CMMP: Contrastive Micrograph-Metadata Pre-Training

A contrastive encoder that aligns HAADF-STEM microscopy images with their acquisition metadata in a shared 128-d embedding space. Enables cross-modal retrieval (find images by metadata, or predict metadata from images) and serves as a conditioning backbone for style transfer models.

Model Details

• Architecture: ViT-B/16 image encoder (ImageNet-pretrained, fine-tuned) + MLP metadata encoder
• Embedding dimension: 128
• Image input: Single-channel grayscale, 256×256 pixels
• Metadata input: 7-d z-scored vector (pixel_size, dwell_time, convergence_angle, beam_current, gain, offset, inner_collection_angle)
• Loss: Symmetric cross-entropy (CLIP-style) with learnable temperature and bias
• Parameters: ~86M (ViT-B/16 backbone)

Performance

Retrieval accuracy on the validation set (663 Henrik images):

Metric	Score
Top-1	0.7952
Top-5	0.9398
Top-10	1.0000

Training Configuration

Parameter	Value
Dataset	Henrik's HAADF-STEM (6,627 images, archived/original)
Image encoder	ViT-B/16 (ImageNet-pretrained, fine-tuned)
Crop size	256×256 (on-the-fly from full-resolution images)
Loss function	CLIP (symmetric cross-entropy) with learnable logit bias
Optimizer	AdamW (lr=1e-4, weight_decay=0.01)
Scheduler	Cosine annealing
Batch size	64 per GPU × 8 GPUs = 512 effective
Epochs	1000 (best checkpoint at epoch 476)
Hardware	8× H100 GPUs

Note on batch size

Contrastive learning benefits significantly from larger batch sizes (more negatives per step).
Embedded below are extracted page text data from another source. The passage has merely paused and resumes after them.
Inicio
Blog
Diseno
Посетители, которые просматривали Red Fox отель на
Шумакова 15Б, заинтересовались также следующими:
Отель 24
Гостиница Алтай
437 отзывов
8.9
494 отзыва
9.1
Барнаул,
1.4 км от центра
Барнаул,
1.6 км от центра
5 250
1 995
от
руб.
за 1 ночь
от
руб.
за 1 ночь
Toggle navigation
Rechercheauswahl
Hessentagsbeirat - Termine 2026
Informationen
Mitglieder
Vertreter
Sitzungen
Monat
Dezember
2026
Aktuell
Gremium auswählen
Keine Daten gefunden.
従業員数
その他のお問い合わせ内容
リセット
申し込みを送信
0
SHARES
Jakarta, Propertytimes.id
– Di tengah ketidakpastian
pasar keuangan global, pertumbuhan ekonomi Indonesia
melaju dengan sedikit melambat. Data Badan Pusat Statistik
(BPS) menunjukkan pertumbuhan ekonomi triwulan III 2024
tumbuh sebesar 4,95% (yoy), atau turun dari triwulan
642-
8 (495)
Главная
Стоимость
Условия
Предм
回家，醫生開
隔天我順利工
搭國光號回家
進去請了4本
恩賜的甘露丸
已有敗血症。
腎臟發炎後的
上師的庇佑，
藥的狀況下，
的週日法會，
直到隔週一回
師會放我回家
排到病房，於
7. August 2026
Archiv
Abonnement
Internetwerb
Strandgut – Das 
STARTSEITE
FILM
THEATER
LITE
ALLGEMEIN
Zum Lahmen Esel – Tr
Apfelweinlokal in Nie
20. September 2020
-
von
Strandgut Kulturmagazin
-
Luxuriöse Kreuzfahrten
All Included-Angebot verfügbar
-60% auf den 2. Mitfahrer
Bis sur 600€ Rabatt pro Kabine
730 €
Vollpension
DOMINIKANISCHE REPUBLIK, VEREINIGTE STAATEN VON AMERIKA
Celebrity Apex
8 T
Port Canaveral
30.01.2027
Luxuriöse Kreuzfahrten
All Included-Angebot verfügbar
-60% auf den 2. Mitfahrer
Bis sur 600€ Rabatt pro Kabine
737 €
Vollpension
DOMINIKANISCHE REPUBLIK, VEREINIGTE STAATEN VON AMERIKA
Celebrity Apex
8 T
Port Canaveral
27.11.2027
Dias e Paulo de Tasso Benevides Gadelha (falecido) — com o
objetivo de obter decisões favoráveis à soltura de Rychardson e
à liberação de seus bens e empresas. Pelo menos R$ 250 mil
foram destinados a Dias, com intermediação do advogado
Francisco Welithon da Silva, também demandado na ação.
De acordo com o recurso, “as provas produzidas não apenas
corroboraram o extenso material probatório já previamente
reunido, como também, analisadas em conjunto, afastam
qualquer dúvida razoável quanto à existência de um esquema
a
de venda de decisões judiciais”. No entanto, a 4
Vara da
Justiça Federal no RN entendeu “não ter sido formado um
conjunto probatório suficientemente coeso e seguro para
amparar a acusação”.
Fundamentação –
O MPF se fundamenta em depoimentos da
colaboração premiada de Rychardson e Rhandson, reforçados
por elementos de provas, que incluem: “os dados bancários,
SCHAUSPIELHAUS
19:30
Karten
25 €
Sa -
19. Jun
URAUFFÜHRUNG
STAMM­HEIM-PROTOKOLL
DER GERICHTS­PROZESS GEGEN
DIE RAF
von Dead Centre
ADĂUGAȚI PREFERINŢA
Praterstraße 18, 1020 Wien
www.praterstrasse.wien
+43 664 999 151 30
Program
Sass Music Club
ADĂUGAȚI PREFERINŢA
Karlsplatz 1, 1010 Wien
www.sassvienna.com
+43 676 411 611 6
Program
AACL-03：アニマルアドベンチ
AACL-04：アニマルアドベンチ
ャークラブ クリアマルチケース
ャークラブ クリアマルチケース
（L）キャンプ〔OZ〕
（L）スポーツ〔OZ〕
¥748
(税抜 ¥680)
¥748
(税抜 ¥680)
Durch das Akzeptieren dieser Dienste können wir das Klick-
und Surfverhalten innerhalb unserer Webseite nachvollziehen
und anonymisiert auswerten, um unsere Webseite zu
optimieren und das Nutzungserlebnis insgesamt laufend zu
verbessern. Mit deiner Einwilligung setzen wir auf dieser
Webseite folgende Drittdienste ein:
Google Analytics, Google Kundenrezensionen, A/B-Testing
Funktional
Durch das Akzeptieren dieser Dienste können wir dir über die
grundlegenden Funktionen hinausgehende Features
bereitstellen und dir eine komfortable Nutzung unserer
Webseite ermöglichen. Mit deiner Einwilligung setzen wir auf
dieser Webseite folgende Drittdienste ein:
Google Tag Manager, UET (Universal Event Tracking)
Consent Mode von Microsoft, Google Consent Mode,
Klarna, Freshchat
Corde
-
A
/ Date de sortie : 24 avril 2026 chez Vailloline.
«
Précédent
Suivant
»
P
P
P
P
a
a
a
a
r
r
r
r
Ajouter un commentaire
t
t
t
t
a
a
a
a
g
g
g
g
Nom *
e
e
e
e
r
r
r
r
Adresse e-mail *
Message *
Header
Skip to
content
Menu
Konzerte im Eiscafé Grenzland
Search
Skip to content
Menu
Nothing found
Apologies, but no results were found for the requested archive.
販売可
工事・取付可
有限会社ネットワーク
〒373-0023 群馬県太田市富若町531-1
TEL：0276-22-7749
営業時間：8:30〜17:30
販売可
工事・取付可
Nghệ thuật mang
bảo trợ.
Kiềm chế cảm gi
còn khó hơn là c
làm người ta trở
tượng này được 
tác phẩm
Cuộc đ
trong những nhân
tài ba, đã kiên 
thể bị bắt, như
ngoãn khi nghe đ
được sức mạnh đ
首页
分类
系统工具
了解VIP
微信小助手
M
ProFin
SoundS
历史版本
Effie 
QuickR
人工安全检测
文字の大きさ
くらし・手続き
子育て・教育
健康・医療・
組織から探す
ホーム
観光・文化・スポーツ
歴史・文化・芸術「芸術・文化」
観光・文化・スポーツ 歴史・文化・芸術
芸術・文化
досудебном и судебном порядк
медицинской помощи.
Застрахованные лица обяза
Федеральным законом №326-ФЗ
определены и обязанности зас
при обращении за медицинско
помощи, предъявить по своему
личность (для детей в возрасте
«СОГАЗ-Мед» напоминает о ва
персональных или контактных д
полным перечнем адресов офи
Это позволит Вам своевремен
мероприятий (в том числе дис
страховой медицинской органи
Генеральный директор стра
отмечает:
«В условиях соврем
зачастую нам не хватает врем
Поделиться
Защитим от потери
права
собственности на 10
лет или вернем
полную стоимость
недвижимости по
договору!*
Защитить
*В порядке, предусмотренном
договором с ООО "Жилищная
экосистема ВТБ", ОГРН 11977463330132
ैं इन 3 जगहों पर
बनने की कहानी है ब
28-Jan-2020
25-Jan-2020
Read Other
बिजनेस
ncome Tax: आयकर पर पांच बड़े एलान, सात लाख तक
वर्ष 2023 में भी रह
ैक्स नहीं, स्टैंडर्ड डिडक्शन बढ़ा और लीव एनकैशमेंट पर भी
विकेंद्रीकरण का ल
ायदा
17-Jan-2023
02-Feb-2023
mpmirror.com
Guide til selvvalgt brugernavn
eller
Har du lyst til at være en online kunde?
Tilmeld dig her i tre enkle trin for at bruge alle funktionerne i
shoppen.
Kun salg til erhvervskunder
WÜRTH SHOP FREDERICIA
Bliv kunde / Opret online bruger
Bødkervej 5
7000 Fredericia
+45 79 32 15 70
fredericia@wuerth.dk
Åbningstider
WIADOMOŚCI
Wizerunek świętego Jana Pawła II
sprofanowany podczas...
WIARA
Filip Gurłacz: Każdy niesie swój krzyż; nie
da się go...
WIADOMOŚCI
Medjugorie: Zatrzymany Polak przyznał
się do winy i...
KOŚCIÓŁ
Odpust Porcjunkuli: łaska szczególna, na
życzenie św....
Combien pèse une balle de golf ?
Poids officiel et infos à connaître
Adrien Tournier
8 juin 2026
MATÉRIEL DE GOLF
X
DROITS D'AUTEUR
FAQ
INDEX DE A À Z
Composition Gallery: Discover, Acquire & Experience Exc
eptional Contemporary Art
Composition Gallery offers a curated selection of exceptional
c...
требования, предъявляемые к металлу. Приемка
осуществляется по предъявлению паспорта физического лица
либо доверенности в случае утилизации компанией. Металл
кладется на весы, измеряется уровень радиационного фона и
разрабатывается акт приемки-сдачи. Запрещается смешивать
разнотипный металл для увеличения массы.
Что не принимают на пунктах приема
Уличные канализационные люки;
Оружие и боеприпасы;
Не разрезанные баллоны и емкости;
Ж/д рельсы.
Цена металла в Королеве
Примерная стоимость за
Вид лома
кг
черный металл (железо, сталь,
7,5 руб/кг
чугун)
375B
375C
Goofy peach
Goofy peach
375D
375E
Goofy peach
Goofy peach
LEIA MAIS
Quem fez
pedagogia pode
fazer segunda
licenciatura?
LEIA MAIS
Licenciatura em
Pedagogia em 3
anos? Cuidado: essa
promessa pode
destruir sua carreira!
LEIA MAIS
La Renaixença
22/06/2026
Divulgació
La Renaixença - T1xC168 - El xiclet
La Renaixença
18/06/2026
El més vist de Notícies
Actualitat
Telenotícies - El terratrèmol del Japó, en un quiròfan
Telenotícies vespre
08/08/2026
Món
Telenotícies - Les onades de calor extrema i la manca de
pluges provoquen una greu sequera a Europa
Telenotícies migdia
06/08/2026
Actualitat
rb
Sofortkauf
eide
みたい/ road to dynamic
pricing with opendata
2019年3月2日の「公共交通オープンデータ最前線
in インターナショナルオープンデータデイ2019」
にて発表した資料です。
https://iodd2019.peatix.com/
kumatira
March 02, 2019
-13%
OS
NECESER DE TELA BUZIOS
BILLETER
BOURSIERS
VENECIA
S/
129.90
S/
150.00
An earlier single-GPU run with effective batch 128 achieved Top-1 = 0.447. Scaling to 8 GPUs with effective batch 512 improved Top-1 to 0.795 — a 78% relative improvement with no other changes. This is consistent with findings in CLIP and similar contrastive methods.

Training Data

Henrik's HAADF-STEM Dataset

• 6,627 high-angle annular dark-field STEM images from a Titan Themis microscope at Empa Dübendorf
• Variable resolution: 256×256 to 4096×4096 pixels, uint16
• 7 metadata parameters automatically logged by the microscope software
• Train/val split: 90/10 by image (seed 67), resulting in 5,964 train / 663 val

Usage

import torch
from models import CMMP

# Load model
model = CMMP(
    meta_input_dim=7,
    embed_dim=128,
    image_encoder="vit_pretrained",
    image_size=256,
)
model.load_state_dict(torch.load("model.pth", map_location="cpu"))
model.eval()

# Embed an image and its metadata
image = torch.randn(1, 1, 256, 256)  # single-channel grayscale [0, 1]
metadata = torch.randn(1, 7)          # z-scored metadata vector

with torch.no_grad():
    img_emb, meta_emb, temp, bias = model(image, metadata)
    # img_emb: (1, 128) — L2-normalized image embedding
    # meta_emb: (1, 128) — L2-normalized metadata embedding

# Cross-modal similarity
similarity = (img_emb @ meta_emb.T).item()

Files

• model.pth — Best checkpoint (epoch 476, highest Top-1)
• config.json — Full training configuration
• training_log.csv — Per-epoch training metrics (loss, retrieval accuracy, learning rate)

Related Models

• Stemson-AI/cmmp-vit-pretrained-256-with-sample-atomagined — Same architecture trained with atomagined simulated data mixed in (Top-1: 0.705). The improvement was later attributed to batch size, not atomagined data.

Citation

@misc{cmmp2026,
  title={Contrastive Micrograph-Metadata Pre-Training for Transmission Electron Microscopy},
  author={Channing, Georgia and Keller, Debora and Rossell, Marta D. and Erni, Rolf and Helveg, Stig and Eliasson, Henrik},
  year={2026},
}